Embora existam inúmeras doenças ou situações capazes de provocar diarreia, a maior parte dos quadros agudos tem origem infecciosa, ou seja, é uma reação do organismo contra bactérias, vírus, parasitas, toxinas. Os agentes podem ser transmitidos por bebida ou comida contaminada, ou ainda de pessoa para pessoa, por hábitos inadequados de higiene.

Sintomas

Para ser definido como diarreia, o quadro deve incluir:

  • Fezes amolecidas ou líquidas;
  • Necessidade de evacuar mais de três vezes ao dia.

Também podem estar presentes:

  • Dor abdominal em cólica;
  • Suor frio;
  • Febre;
  • Náuseas e vômitos;
  • Sensação de peso no abdômen;
  • Sensação de esvaziamento incompleto do intestino;
  • Presença de sangue e/ou pus nas fezes.

O problema pode ser:

  • Agudo: durar apenas de um a 14 dias;
  • Crônico: quando dura quatro semanas ou mais.

Complicações

O grande temor relacionado à diarreia aguda é a desidratação (perda de água no organismo), além da perda de eletrólitos no sangue (como sódio e potássio) ou até perda de sangue. Todas essas complicações podem levar à morte se não tratadas a tempo.

Já as diarreias crônicas podem afetar a absorção de nutrientes, gerando desnutrição, emagrecimento e queda da função imunológica.

Ocorrências

As chamadas doenças diarreicas, associadas a infecções, são a nona principal causa de morte no mundo todo, segundo dados da Organização Mundial da Saúde (OMS) referentes a 2016, ano em que essas enfermidades causaram 1,4 milhão de mortes.

A maior preocupação é com as crianças —após a pneumonia, essa é a segunda principal causa de mortalidade infantil.

Como o tema faz parte das chamadas Metas do Milênio, da Organização das Nações Unidas (ONU), as estatísticas mais confiáveis para diarreia são para essa população.

Cerca de 1,7 bilhão de crianças têm o quadro a cada ano, e 525 mil indivíduos menores de 5 anos morrem por causa dela.

O Brasil registrou a morte de 2.738 crianças por diarreia em 2000. Em 2015, foram 1.564 e, em 2016, 1.593.

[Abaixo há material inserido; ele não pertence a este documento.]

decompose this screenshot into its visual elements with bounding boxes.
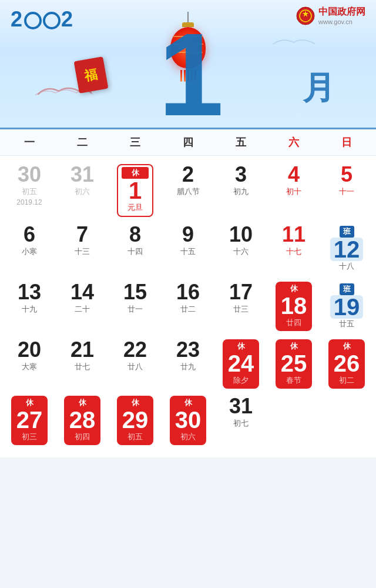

O número de mortes por diarreia vinha apresentando queda ao longo da última década, mas voltou a crescer associada à pneumonia, gripe e, principalmente, à desnutrição.

A água contaminada é o maior fator de risco e o problema se concentra onde não existe água encanada e saneamento básico.

Causas

Veja as causas mais comuns de diarreia:

– Bactérias: os microrganismos podem se multiplicar nos alimentos ou na água e causar infecções quando ingeridos. Os mais frequentes são por Salmonella spp, Shiguella spp e Escherichia coli.

Toxinas: substâncias naturais produzidas por bactérias como S.aureus, Clostridium spp, B.cereus, Vibrio spp (vibrião da cólera), entre outras.

– Vírus: como o da hepatite A, rotavírus e norovírus.

Parasitas: como Cryptosporidium enteritis, Entamoeba histolytica (amebíase) e Giardia lamblia (giardíase).

– Outros agentes: fungos, substâncias químicas, metais pesados e agrotóxicos também podem causar diarreia.

Medicamentos: remédios como antibióticos, laxantes, antiácidos, drogas contra o câncer, orlistat (remédio para emagrecer) podem interferir no funcionamento do intestino.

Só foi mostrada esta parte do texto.